♪クラシック音楽 さんぽみち♪〜第1楽章:CD&MUSIC BIRD

クラシック・ビギナーのCD及びCS-PCM放送のミュージック・バードを主とした音楽便りです。 敬愛する作曲家はベートーヴェン。 古典派〜ロマン派を中心に聴いています。 時には日常の雑感も。また、時には家族のコザクラインコの話も。ゆっくり、のんびりと。

Entries

Op.52 シューベルト:歌劇「サマランカの友人たち」全曲 by グシュルバウアー&プライ

しばしばお邪魔をするブログに伺い・・・7月7日が七夕ということに気付きました。
すっかり忘れていました。
願い事を短冊にお書きになられたそうです。
七夕、好きな夏の風情の一つです。


数日前に、次回はワグナー「トリスタンとイゾルデ」(C.クライバー)に挑戦と、心に。
ですが、この作品は大の苦手なのです。
意を決しまして、序曲から・・・うーん、やっぱり・・・。
後日、再挑戦ということにしました。

ワーグナーに比べると、単純明快そのもので自分向きな作品に転じました。
目下、惹かれておりますシューベルトのオペラを。
先日の「フィエラブラス」に先立つこと8年前、
シューベルト18歳の時の作品「サラマンカの友人たち」を聴いてみました。

                シューベルト:「サマランカの友人たち」全曲 
                          by
                      グシュルバウアー


                  シューベルト「サマランカの友人たち」 by グシュルバウアー&プライ


                  オリヴィア:エディト・マティス
                  アロンソ:トマス・モーザー
                  フィデリオ:ヘルマン・プライ
                  市長:ロベルト・ホル

                  テオドール・グシュルバウアー指揮 
                  オーストリア放送交響楽団&合唱団
                (1978年、オーストリア、ホーエネムス
                    シューベルト音楽祭ライヴ録音) 



とにかく、シューベルトのオペラのCDは少ないですね。 
聴きたくても・・・極、限られた作品の、少数の演奏しかないようで。
シューベルトのオペラは魅力がないのでしょうか?
魅力いっぱいの宝庫と思えるのですが。

「アルフォンソとエストレッラ」のDVDはあるようなのですが、
CDでスィトナー指揮を発見。

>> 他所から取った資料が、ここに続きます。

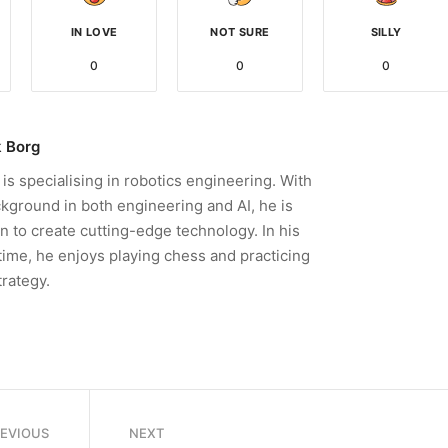
IN LOVE
NOT SURE
SILLY
0
0
0
 Borg
is specialising in robotics engineering. With
kground in both engineering and AI, he is
n to create cutting-edge technology. In his
time, he enjoys playing chess and practicing
trategy.
REVIOUS
NEXT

ソリストにはシュライアーの名前も。
心を躍らせましたものの、既に取扱い終了の文字に愕然。
「四年間の哨兵義務」と「双子の兄弟」、どちらも全曲盤のCDを見つけ喜びましたのも束の間。
演奏者名を目にしまして、観賞意欲が急降下してしまいました。
何故、これ程までに少ないのでしょう。

実は私自身、この「サマランカの友人たち」を知りましたのは、つい最近のことです。
いつもお世話になっているWebサイトでシューベルトのオペラ作品を探していまして、
たまたま見つけました。
入手するのは、いつもの如く超廉価盤で。


【作曲】1815年、シューベルト18歳
【台本】シューベルトの友人のヨハン・マイヤーホーファ「サマランカの友人たち」
    (台本は残っていないそうです )
【初演】1875年12月19日 ウィーン楽友協会
【舞台上演】1928年5月6日 ハレ
 
こちらの作品についての情報がほとんど見つかりません。
二冊ほどの解説書(私にとっての虎の巻です)にも、この作品の掲載がありません。
超廉価盤ながらも、ブックレットにはストーリーの解説も掲載され充実しているようです。
が、詳しく書けるほどの自信がありませんので。

スペインの都市のサラマンカは風光明媚で農作物の集散地でもあるそうです。
この作品の物語も丘から眺める場面から始まるようですし。
サラマンカの若者の友情讃歌が物語になっているようで、
いかにも青年シューベルトの若々しく屈託のない明るい創造力が漲る作品ではないでしょうか。

親しめる旋律の序曲。

第1幕はフィデリオと友人のアロンソとディエゴの三人が郊外の丘から眺めを楽しんでいる場面から始まるようです。
この場面で導入曲としてアロンソ、ディエゴ、フィデリオの歌。
初めに歌うアロンソ役のトーマス・モーザー。
「魔笛」のタミーノ役でデヴューしたそうですし、
爽やかな美声のリリック・テノールで、やはり素晴らしいですね。
オペラというよりも、リート作品を聴いている気分になります。
次にディエゴとフィデリオが加わり、フィデリオ役のプライは作品の中のメンバーでは、
やはり表現力、歌唱も抜きん出ているようです。

続く第2番、フィデリオのアリア。
民謡風であり、また穏やかで親しみやすい旋律の歌です。

第1幕では第5番のオリヴィア、ユースビアそしてローラの三重唱。
この中でユースビア役のクリスティーネ・ヴェイディンガー。
初めて聞くお名前ですが、注目をして聴いておりました。

総じて、第1幕から受けた印象は、アリア、三重唱、四重唱のどれもが、
とにかく親しみやすい「歌」です。

続く第2幕を一言で:軽快で屈託のない明るい旋律が主で、重唱の面白さを感じさせてくれます。

第2幕の導入曲の合唱の明るくリズミカルなこと!
そして第12番のディエゴとローラの二重唱の軽快さ。
恋仲であったオリヴィアとアロンソンもゴタゴタの末に、目出度く結ばれることに。
全員で、すべての友情と愛への讃歌で迎えるフィナーレ。

全2幕でCD一枚に収録されています。
ライヴということですが、スタジオ録音かと思ってしまいました。
作品全編に漂う、のびやかな明るさ、旋律に漂う素朴な穏やかさ。
他のシューベルト作品を聴いていて、心惹かれる要素がこの作品の中にも感じられました。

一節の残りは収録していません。